I had my first N.E.D. follow-up appointment yesterday. There was blood work, a visit with my doctor, and a port flush. Everything looked good. My white blood cell counts are a little low right now, but everything else was in normal ranges. The number I was most concerned with was my CEA. Short for carcinoembryonic antigen, this is a tumor marker in the blood that helps predict outlook in patients with colorectal cancer. Lower is better, and anything under 3 is considered good. My CEA is 0.5. This is a bloody brilliant number. I was only mildly anxious before the appointment. And that continued until I received the CEA number this morning. But I have to admit that it feels really good to receive this first clean continued bill of health.
Of course you can only tell so much from a physical exam and blood work. I feel like the first "real" test of my continued NED-ness will be with my first follow-up PET scan at the end of November. It will be six months out from treatment at that point. And I'm pretty certain that I will be distressingly anxious about that one. But... I will take these rare moments of anxiety over treatment and daily considerations of mortality. Only four and three-quarter years to go before I can "officially" be on the other side of this mess.
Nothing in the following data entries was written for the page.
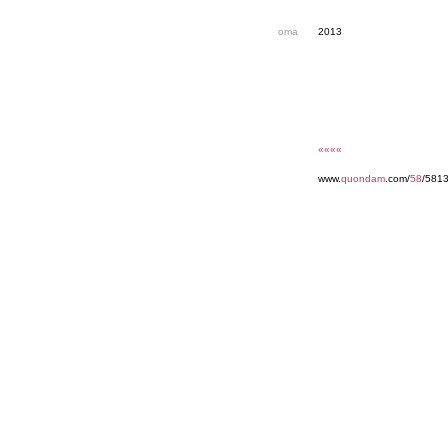
oma
2013
««««
www.
quondam
.com/
58
/5813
In the meanwhile I've been reading quite a bit. Just finished a new book called "The Cancer Chronicles" which was released last month. It takes a fascinating look at cancer through history (even dinosaurs had it!) and to the latest research and medical work that is happening. Most of my experience in reading it was relatively depressing. I find myself in an odd quandary when it comes to reading about and researching cancer. I absolutely feel that forewarned is forearmed. But it is difficult to keep my thoughts from wandering and from often seeing the darkest side of every conclusion. To some extent, this book reinforced my idea that cancer treatment is a "throw it at the wall and see what sticks" type of situation. Doctors, biologists, physicists, geneticists (etc.) are daily discovering more about cell mutation, metastatic development, genetic markers, and hundreds of other cancer-related studies. Turning those discoveries into treatment options is tremendously slow and sometimes moot. And you again come to the problem that not every person responds the same. We are each complex systems dealing with a particular complex system of cancer, and what works in one system does not necessarily translate to another. It can make this kind of reading maddening.
Another book I just finished, and would recommend to all, is "The Meaning of Life" by Terry Eagleton. This short (under 150 pages) book is a dense little philosophical tome examining the phrase 'the meaning of life.' It starts with an examination of the word meaning before moving on to the larger phrase. Not light reading, but most assuredly enlightening. At one point in a discussion about modernist philosophers he uses the following phrase: "the fatiguing, unglamorous business of staying biologically afloat." I was immediately struck by this line, and took a few minutes away from the book to consider how extraordinarily well that can describe cancer treatment. The book as a whole had me thinking for several days about my standing in regards to life.
I often struggle when writing here. Trying to balance honesty and the state of my being (physical, mental and emotional) with hopefulness and a particular zest for living. But every day is not sunshine. Some of you have had those longer conversations with me where you can see the balancing act I sometimes play between fear of life and death. I expect that other cancer survivors understand this without explanation. How there is this crazy, ineffable mental track between pure despondency and true hope. One train of thought leads you toward the incurable certainty of death. Followed immediately by the powerful instinct to live, and do so without reserve. I have expressed concern regarding your reaction to the "low" moments. But I wholly believe that one cannot fully recognize the heights of happiness without perceiving it from the angles of both top and bottom. Life holds more meaning when held up against the spectrous shadow of Death.
And we cannot disavow the uncomfortable truth that cancer, and living itself, occasionally sucks. We can choose, however, which side of the track that we want to mentally house ourselves. The large majority of the time, I find myself on the side of hope and positivity. If I can somehow encourage the same in others, then I have made my significant mark on the world.